How Facebook annotates multimodal training data for ML

May 31, 2019

Written byWahyudinata Setiawan, Roshan Sumbaly

Written by

Wahyudinata Setiawan, Roshan Sumbaly

Share

  • We have built an annotation platform called Halo, which allows Facebook researchers to more easily and efficiently create high-quality training data. Halo creates annotation tasks and then visualizes corresponding data across diverse media types, including images, audio, video, and 3D.

  • The platform’s novel, pluggable architecture expresses the end-to-end annotation process through a configuration, allowing for swappable components that can be used across annotation tasks.

  • The goal of Halo is to let Facebook researchers focus on training ML models — not on building annotation tools.

The performance of many machine learning (ML) applications depends on the quality and quantity of training data available for the underlying models. In ML, an integral part of researchers’ workflow is creating and setting up pipelines to annotate training data. To scale this process, we used React to build a new configuration-based annotation UI framework. It leverages SVG layering to stack various annotation components into a single platform that allows researchers to quickly plug and play different pieces.

We refer to this framework as Human-AI loop (Halo). Researchers can streamline annotation tasks, visualize the results and accuracy metrics of annotations, and export the annotations to start training their models.

In the early years of Facebook’s ML development, researchers created custom annotation tools from scratch to accomplish ad hoc tasks. As ML proliferated across teams, we needed a scalable way to create and annotate training data for a wide range of cases. We also wanted a way to share best practices with researchers across the organization around task creation and labeler management.

All of these considerations prompted us to build a single platform to support our researchers while improving every step of the annotation process. Models trained with Halo-labeled data sets are powering AI experiences across our family of products.

Behind the scenes: A flexible, configuration-based system

Our biggest challenge was to create a platform that not only supports a breadth of tasks but also is maintainable and extensible. The tasks can span any combination of the following:

  • Types of media, such as audio, video, image, and 3D, including combinations of multiple media types per job.

  • Types of annotation, like bounding boxes, pixel-level segmentation, transcriptions, and combinations.

  • Queue management, which is performed by providing different allocation algorithms from jobs to labelers. This includes the ability to send the same job to multiple labelers and measure inter-labeler agreement.

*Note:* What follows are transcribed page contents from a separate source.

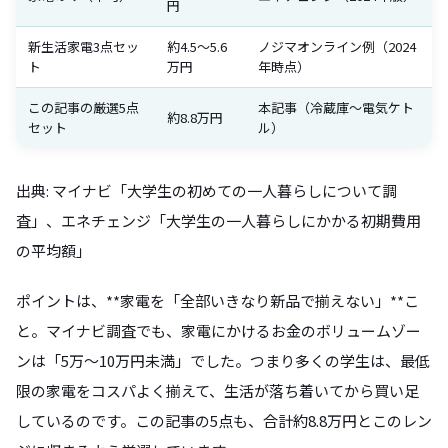
円
新生活家電3点セッ
約4.5〜5.6
ノジマオンライン例（2024
ト
万円
年時点）
この記事の厳選5点
本記事（冷蔵庫〜電気ケト
約8.8万円
セット
ル）
出典: マイナビ「大学生の初めての一人暮らしについて調
査」、エネチェンジ「大学生の一人暮らしにかかる初期費用
の平均額」
ポイントは、**家電を「全部いきなり新品で揃えない」**こ
と。マイナビ調査でも、家電にかけるお金のボリュームゾー
ンは「5万〜10万円未満」でした。つまり多くの学生は、最低
限の家電をコスパよく揃えて、生活が落ち着いてから買い足
しているのです。この記事の5点も、合計約8.8万円とこのレン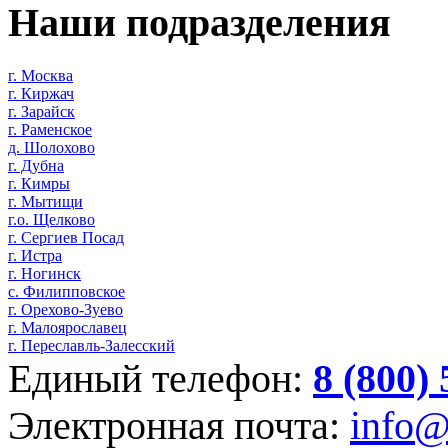
Наши подразделения
г. Москва
г. Киржач
г. Зарайск
г. Раменское
д. Шолохово
г. Дубна
г. Кимры
г. Мытищи
г.о. Щелково
г. Сергиев Посад
г. Истра
г. Ногинск
с. Филипповское
г. Орехово-Зуево
г. Малоярославец
г. Переславль-Залесский
Единый телефон:
8 (800)
Электронная почта:
info@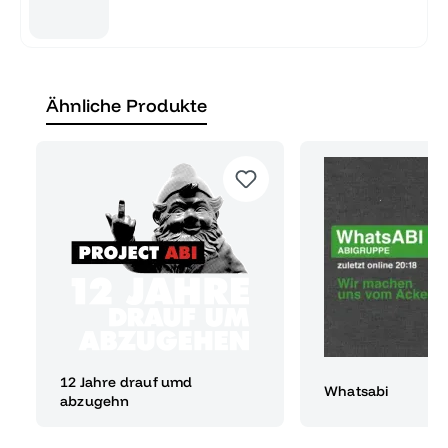
Ähnliche Produkte
12 Jahre drauf umd
Whatsabi
abzugehn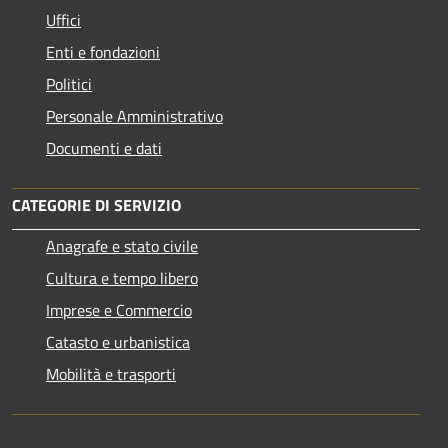
Uffici
Enti e fondazioni
Politici
Personale Amministrativo
Documenti e dati
CATEGORIE DI SERVIZIO
Anagrafe e stato civile
Cultura e tempo libero
Imprese e Commercio
Catasto e urbanistica
Mobilità e trasporti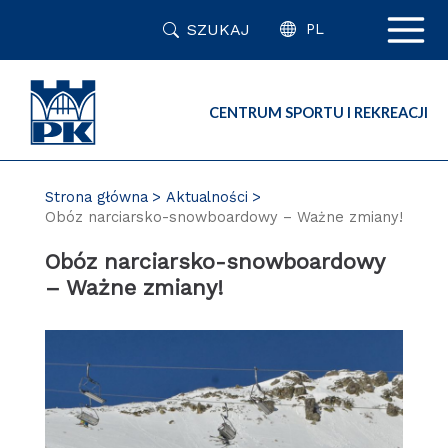
Przejdź
SZUKAJ
do
PL
zawartości
strony
CENTRUM SPORTU I REKREACJI
Strona główna
Aktualności
Obóz narciarsko-snowboardowy – Ważne zmiany!
Obóz narciarsko-snowboardowy
– Ważne zmiany!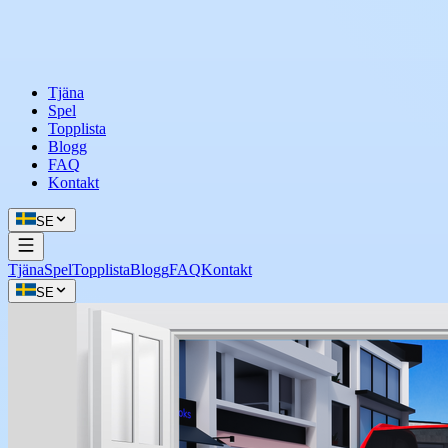
Tjäna
Spel
Topplista
Blogg
FAQ
Kontakt
SE
Tjäna
Spel
Topplista
Blogg
FAQ
Kontakt
SE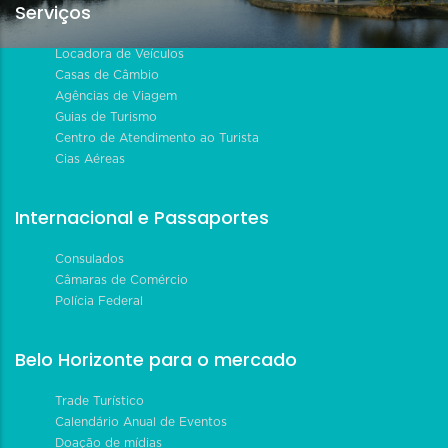
Serviços
Locadora de Veículos
Casas de Câmbio
Agências de Viagem
Guias de Turismo
Centro de Atendimento ao Turista
Cias Aéreas
Internacional e Passaportes
Consulados
Câmaras de Comércio
Polícia Federal
Belo Horizonte para o mercado
Trade Turístico
Calendário Anual de Eventos
Doação de mídias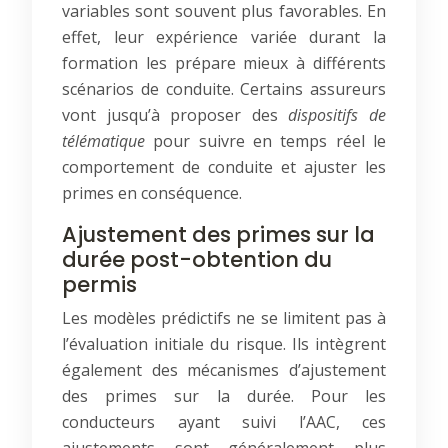
variables sont souvent plus favorables. En
effet, leur expérience variée durant la
formation les prépare mieux à différents
scénarios de conduite. Certains assureurs
vont jusqu’à proposer des
dispositifs de
télématique
pour suivre en temps réel le
comportement de conduite et ajuster les
primes en conséquence.
Ajustement des primes sur la
durée post-obtention du
permis
Les modèles prédictifs ne se limitent pas à
l’évaluation initiale du risque. Ils intègrent
également des mécanismes d’ajustement
des primes sur la durée. Pour les
conducteurs ayant suivi l’AAC, ces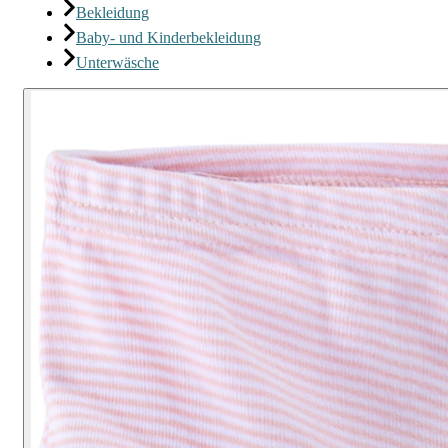
Bekleidung
Baby- und Kinderbekleidung
Unterwäsche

  • Custom metrics frameworks that can take a gold standard annotation and compute task-specific quality metrics.

This need for configurability prompted us to create an architecture that expresses the whole annotation process through a single JSON-based annotation configuration that describes the entire process, from creating a new task to generating a final analytics report. We also integrate best practices into the platform by setting up well-tested and studied defaults. For instance, we automatically inject gold standard data at different rates and implement a standardized set of task-specific accuracy metrics in our analytics reports.

To use Halo, researchers start by submitting a proposal to clarify the project details, data usage, and broader context within Facebook. Projects that require a human labeling component start with a risk assessment conducted by a cross-functional privacy team. They present human labelers with a standard set of guidelines or instructions that are crafted to alleviate bias, protect privacy, and ensure objectivity. These guidelines are used when creating the data necessary for each step of the annotation process.

Researchers proceed through the following steps of the Halo process.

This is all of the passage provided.